Page 1 of 1

LAMPP suphp+suPHP_UserGroup not work?

PostPosted: 17. August 2008 20:08
by WhiteShepherd
I've just downloaded and installed the latest LAMPP (I've used XAMPP WIN32 for years but this is my first time into LAMPP).

I installed my forums software uploaded the MYSQL DB and it ran just fine. I then decided to lock down PHP so I added the directives to the virtualhost:

suPHP_Engine On
suPHP_ConfigPath /pathtoini/
suPHP_UserGroup user groupname (I want forums to run as this linux user/group so if the forums are hacked other folders are more protected).


Problem is when I try to start apache it does not start and I get the error: Invalid command 'suPHP_UserGroup', perhaps misspelled or defined by a module not included in the server configuration

I've also tried loading the directives by themselves and I get the same error.

It's becoming more of a trend on the internet for groups to hack sites just for the entertainment. We've been hit twice now so I'm trying my best to lock LAMPP down as tight as possible (besides just keeping the forum code updated). Any suggestions along those lines are welcome as well.

PostPosted: 17. August 2008 21:40
by glitzi85
What have you done to install suPHP?

glitzi

PostPosted: 21. August 2008 04:54
by WhiteShepherd
Oh geez.. I could of sworn it has suPHP. I have to admit I'm a newbie to Linux.

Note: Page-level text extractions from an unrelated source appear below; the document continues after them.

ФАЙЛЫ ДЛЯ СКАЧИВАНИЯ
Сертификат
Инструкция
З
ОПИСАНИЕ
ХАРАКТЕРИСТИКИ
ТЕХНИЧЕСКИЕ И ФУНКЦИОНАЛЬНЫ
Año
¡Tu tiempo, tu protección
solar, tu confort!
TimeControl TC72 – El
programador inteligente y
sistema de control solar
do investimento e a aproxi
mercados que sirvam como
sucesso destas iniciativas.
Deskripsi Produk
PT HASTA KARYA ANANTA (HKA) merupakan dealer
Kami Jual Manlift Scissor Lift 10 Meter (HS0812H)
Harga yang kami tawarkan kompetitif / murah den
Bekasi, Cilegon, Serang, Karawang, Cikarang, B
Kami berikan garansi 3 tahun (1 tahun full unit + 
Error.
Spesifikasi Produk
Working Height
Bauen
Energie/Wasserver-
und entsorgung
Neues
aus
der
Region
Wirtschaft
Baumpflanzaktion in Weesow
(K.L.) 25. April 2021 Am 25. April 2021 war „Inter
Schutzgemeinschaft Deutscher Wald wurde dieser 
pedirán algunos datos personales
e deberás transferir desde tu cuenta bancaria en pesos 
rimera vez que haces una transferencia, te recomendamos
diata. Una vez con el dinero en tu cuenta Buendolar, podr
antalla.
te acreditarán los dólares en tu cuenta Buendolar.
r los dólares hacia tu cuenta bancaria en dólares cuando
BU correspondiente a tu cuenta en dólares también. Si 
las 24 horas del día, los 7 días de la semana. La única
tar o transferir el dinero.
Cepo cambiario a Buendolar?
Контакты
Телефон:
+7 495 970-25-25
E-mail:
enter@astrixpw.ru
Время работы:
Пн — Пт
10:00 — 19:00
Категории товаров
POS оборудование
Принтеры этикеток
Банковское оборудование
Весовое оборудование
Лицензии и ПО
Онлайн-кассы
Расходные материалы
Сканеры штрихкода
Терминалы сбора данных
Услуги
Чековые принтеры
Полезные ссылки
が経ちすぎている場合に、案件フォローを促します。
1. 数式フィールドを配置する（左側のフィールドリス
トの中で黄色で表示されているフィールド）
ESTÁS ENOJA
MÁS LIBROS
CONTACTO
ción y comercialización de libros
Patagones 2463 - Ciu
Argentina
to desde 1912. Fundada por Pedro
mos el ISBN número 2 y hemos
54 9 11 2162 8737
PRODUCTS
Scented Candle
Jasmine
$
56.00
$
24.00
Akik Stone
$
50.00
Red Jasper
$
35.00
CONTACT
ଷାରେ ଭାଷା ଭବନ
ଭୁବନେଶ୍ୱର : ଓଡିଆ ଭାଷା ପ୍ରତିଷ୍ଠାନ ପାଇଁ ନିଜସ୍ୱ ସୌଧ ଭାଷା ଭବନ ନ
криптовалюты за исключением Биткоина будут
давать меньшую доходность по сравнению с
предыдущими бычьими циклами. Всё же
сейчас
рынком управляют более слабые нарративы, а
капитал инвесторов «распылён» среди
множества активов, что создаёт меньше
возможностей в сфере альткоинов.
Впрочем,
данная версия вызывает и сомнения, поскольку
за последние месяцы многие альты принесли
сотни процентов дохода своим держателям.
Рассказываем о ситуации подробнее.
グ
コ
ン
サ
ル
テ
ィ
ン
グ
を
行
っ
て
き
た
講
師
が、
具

I need to find a way to lock down users to their home directories.

Under Windows XAMPP mod_php I used

php_admin_value doc_root
and
php_admin_value open_basedir

in each virtualhost to lock a user's PHP down to their own directory. Does the PHP installed with LAMPP allow for individual security like this (or better) or do I need to install a application like suphp and set file permissions per user account?

PostPosted: 26. August 2008 10:12
by Nobbie
WhiteShepherd wrote:Does the PHP installed with LAMPP allow for individual security like this (or better)


No, Xampp is ment to be a development tool *not* a productive tool.